Assigned task
Give the number of lines in this listing that contain "What", with no other words.

Records for the task
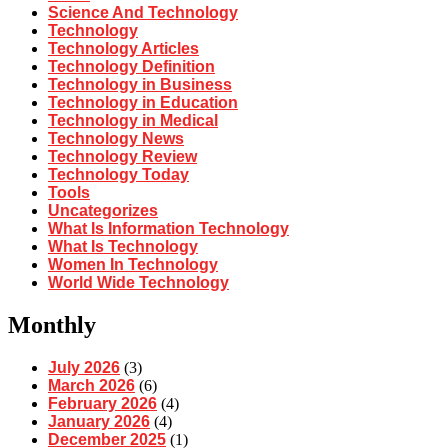
Science And Technology
Technology
Technology Articles
Technology Definition
Technology in Business
Technology in Education
Technology in Medical
Technology News
Technology Review
Technology Today
Tools
Uncategorizes
What Is Information Technology
What Is Technology
Women In Technology
World Wide Technology
Monthly
July 2026
(3)
March 2026
(6)
February 2026
(4)
January 2026
(4)
December 2025
(1)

Output for this task
2